Basic Features and a Look Inside
The 51AB comes in Linksys’ signature purple and grey plastic box. All indicator lights are on the front of the box and are bright and viewable from a wide angle. The indicators include: Power, Diag, Link/Activity Full/Collision and 100Mbps for the 10/100 Ethernet LAN connection, and separate Activity and Link lights for the 802.11a and 11b wireless LAN connections.

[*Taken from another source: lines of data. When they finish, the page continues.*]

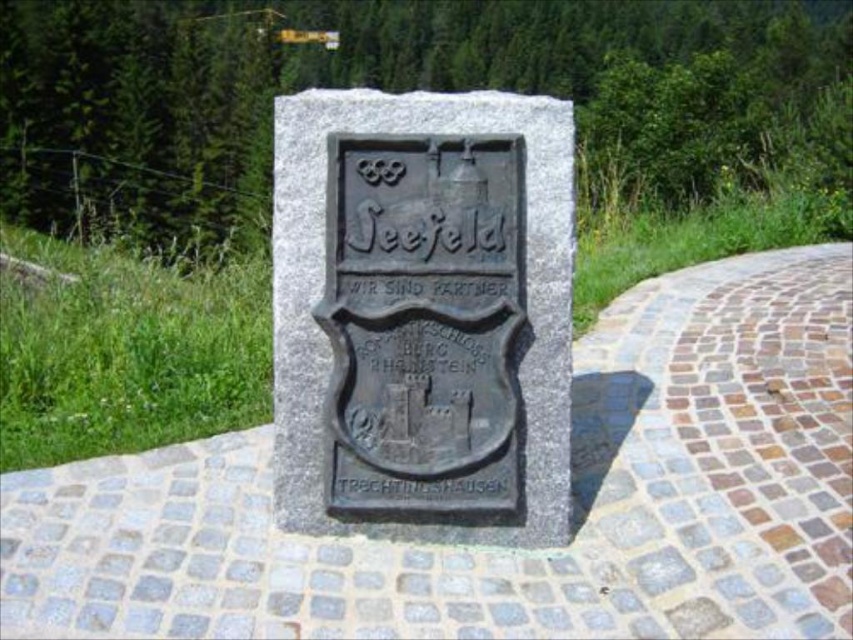 You are standing in front of the monument and want to touch the bronze plaque at center and the black stone sign at center. Which one can you reach first without moving your position?

The bronze plaque at center is closer to the viewer than the black stone sign at center, so you can reach the bronze plaque at center first without moving your position.

You are standing at the entrance of the monument and want to walk towards the gray stone path at center and the black stone sign at center. Which object is taller and would block your view more if you were to stand in front of them?

The gray stone path at center is taller than the black stone sign at center, so it would block your view more if you were to stand in front of them.

Based on the photo, you are a visitor at the monument and want to walk along the gray stone path at center. Can you walk the entire length of the bronze plaque at center while staying on the path?

The gray stone path at center is shorter than the bronze plaque at center, so you cannot walk the entire length of the bronze plaque at center while staying on the path. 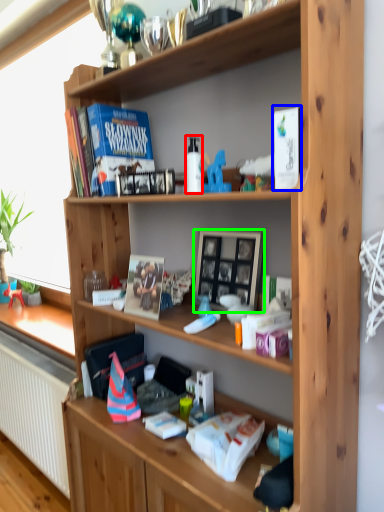 Question: Which object is positioned closest to bottle (highlighted by a red box)? Select from paperback book (highlighted by a blue box) and picture frame (highlighted by a green box).

Choices:
 (A) paperback book
 (B) picture frame

Answer: (B) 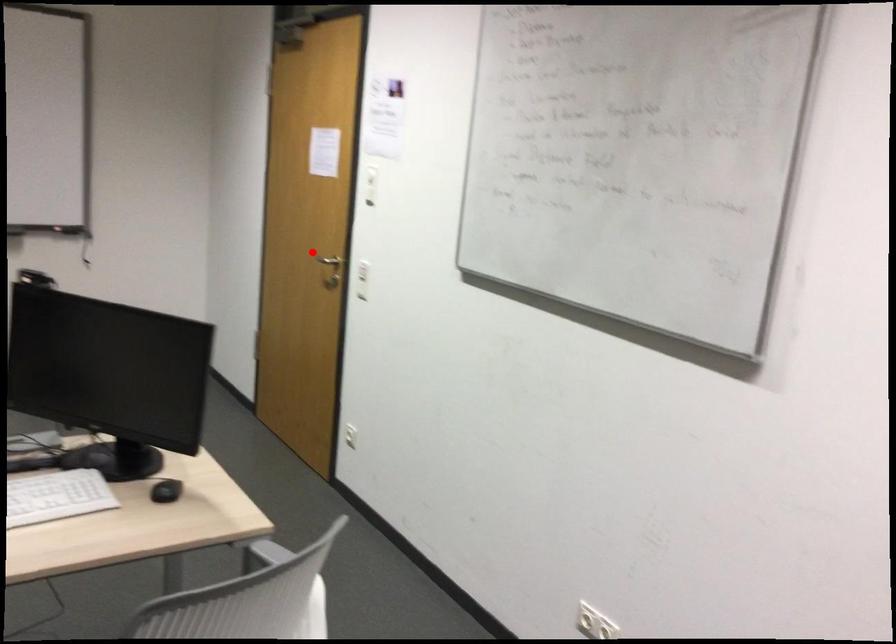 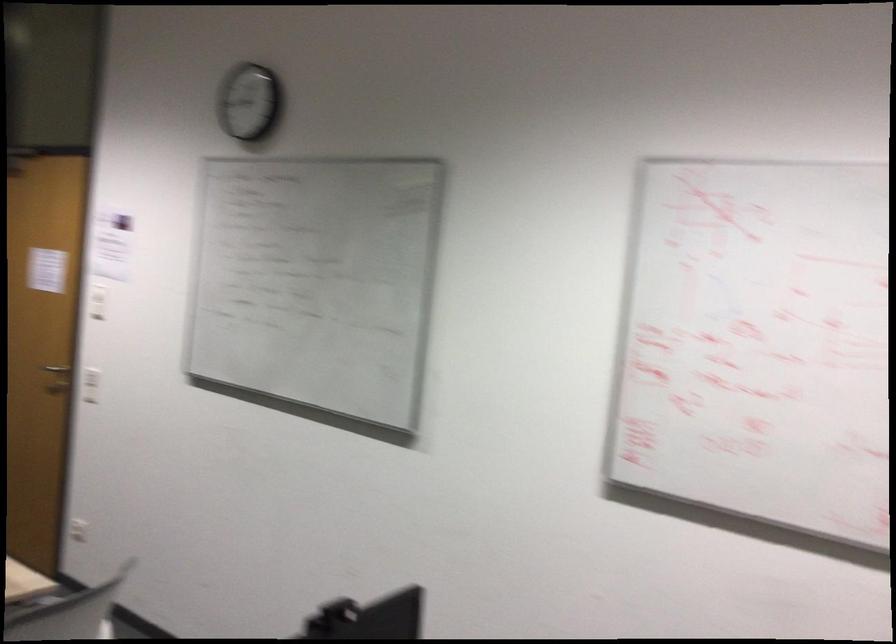 Find the pixel in the second image that matches the highlighted location in the first image.

(56, 368)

The PDF User Guide says that the “WLAN Link LED lights whenever there is a successful wireless connection”. But they both were steadily lit whenever the 51AB was running, regardless of whether clients were in range or not. I also found the Activity LEDs somewhat counter-intuitive. They faintly blinked constantly at a rapid rate when the AP was idle, and brightened to an always on state when traffic was flowing. So when I was doing long my long file transfer tests, this meant that the blinking LED was the link with no traffic.

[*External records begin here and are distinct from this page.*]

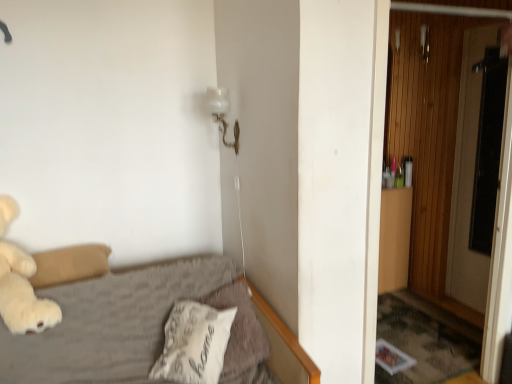 The width and height of the screenshot is (512, 384). I want to click on free spot in front of transparent glass screen door at right, so click(474, 317). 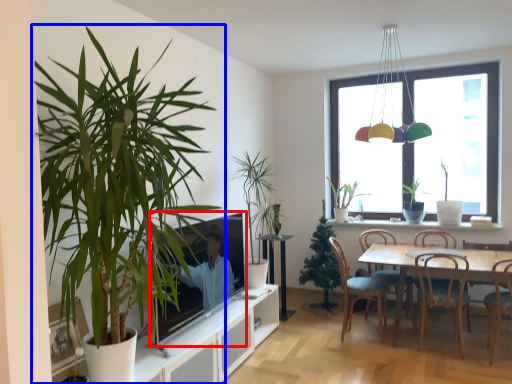 Question: Among these objects, which one is nearest to the camera, television (highlighted by a red box) or houseplant (highlighted by a blue box)?

Choices:
 (A) television
 (B) houseplant

Answer: (B) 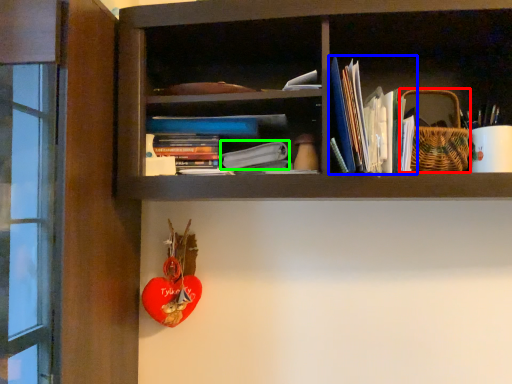 Question: Which is nearer to the basket (highlighted by a red box)? book (highlighted by a blue box) or paperback book (highlighted by a green box).

Choices:
 (A) book
 (B) paperback book

Answer: (A) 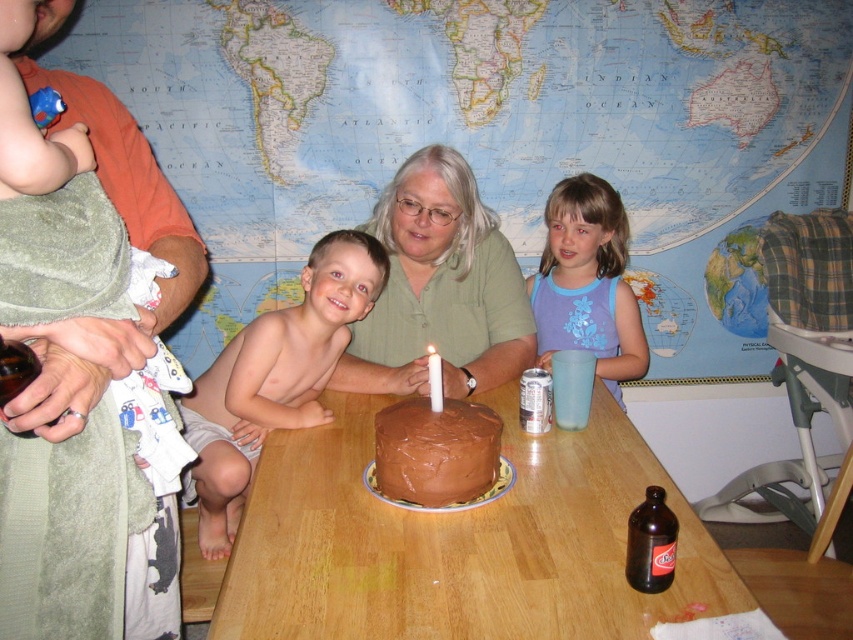 Which is more to the right, brown wooden table at center or soft cotton towel at upper left?

From the viewer's perspective, brown wooden table at center appears more on the right side.

Who is taller, brown wooden table at center or soft cotton towel at upper left?

soft cotton towel at upper left is taller.

Does point (381, 550) come in front of point (22, 566)?

No, (381, 550) is behind (22, 566).

In order to click on brown wooden table at center in this screenshot , I will do `click(460, 541)`.

Does chocolate matte cake at center have a greater width compared to white wax candle at center?

Yes, chocolate matte cake at center is wider than white wax candle at center.

In the scene shown: Which is more to the right, chocolate matte cake at center or white wax candle at center?

From the viewer's perspective, white wax candle at center appears more on the right side.

Between point (432, 449) and point (433, 387), which one is positioned in front?

Point (432, 449)

At what (x,y) coordinates should I click in order to perform the action: click on chocolate matte cake at center. Please return your answer as a coordinate pair (x, y). The width and height of the screenshot is (853, 640). Looking at the image, I should click on (436, 451).

Is green matte shirt at center to the left of blue cotton shirt at upper right from the viewer's perspective?

Yes, green matte shirt at center is to the left of blue cotton shirt at upper right.

Find the location of a particular element. This screenshot has width=853, height=640. green matte shirt at center is located at coordinates (439, 288).

What do you see at coordinates (439, 288) in the screenshot? This screenshot has height=640, width=853. I see `green matte shirt at center` at bounding box center [439, 288].

The image size is (853, 640). In order to click on green matte shirt at center in this screenshot , I will do pyautogui.click(x=439, y=288).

The Ethernet 10/100 port and power jack are on the rear panel, along with a factory-defaults reset switch. Linksys includes a wall-mounting plate that does double-duty as an adapter to allow Linksys’ smaller boxes (such as their 5 port switch) to be stacked with their “normal” sized boxes. There was also a CD with the PDF User Guide and Windows-based Setup Wizard, along with a normal UTP Ethernet cable in my box, although the User Guide didn’t mention one.

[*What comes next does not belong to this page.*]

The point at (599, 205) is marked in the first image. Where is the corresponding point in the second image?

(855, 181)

Since the information is freely available on the FCC website, I thought I’d give you a look inside the 51AB.
Figure 1: WAP51AB Internal view
(click on the image for a full-sized view)
Figure 1 shows a single clean motherboard, with two radios contained on miniPCI cards. (The miniPCI format is commonly used for the built-in wireless feature of many laptops.) The FCC documents indicate that the 11a radio is probably manufactured by Gemtek, a popular Taiwan OEM/ODM of wireless modules and products. Given the similarity of the model numbers on Gemtek’s website and inside the 51AB, my guess is Gemtek sources the entire 51AB too. The 11b radio is a Broadcom BCM94301, which is their 802.11b reference design.
Powering all of this is a Broadcom BCM4702 Wireless Network Processor that is clocked at 125MHz. From what I could tell, it has plenty of poop and had no problems handling AP chores for both radios under full-speed conditions.
Each radio is connected to one, non-removable external antenna. Facing the front of the router, the 802.11a antenna is on the right, and the 802.11b antenna is on the left. Although both radio modules have a connector pad for a second antenna for diversity purposes, neither radio connects to one. The antennas connect to each radio via miniature (and I mean tiny!) push-on RF connectors. Although both external antennas are the same length, the “real” antenna is a cut-to-length piece of wire inside each plastic “antenna” shell, with each one being properly sized for the 2.4 and 5GHz wavelengths.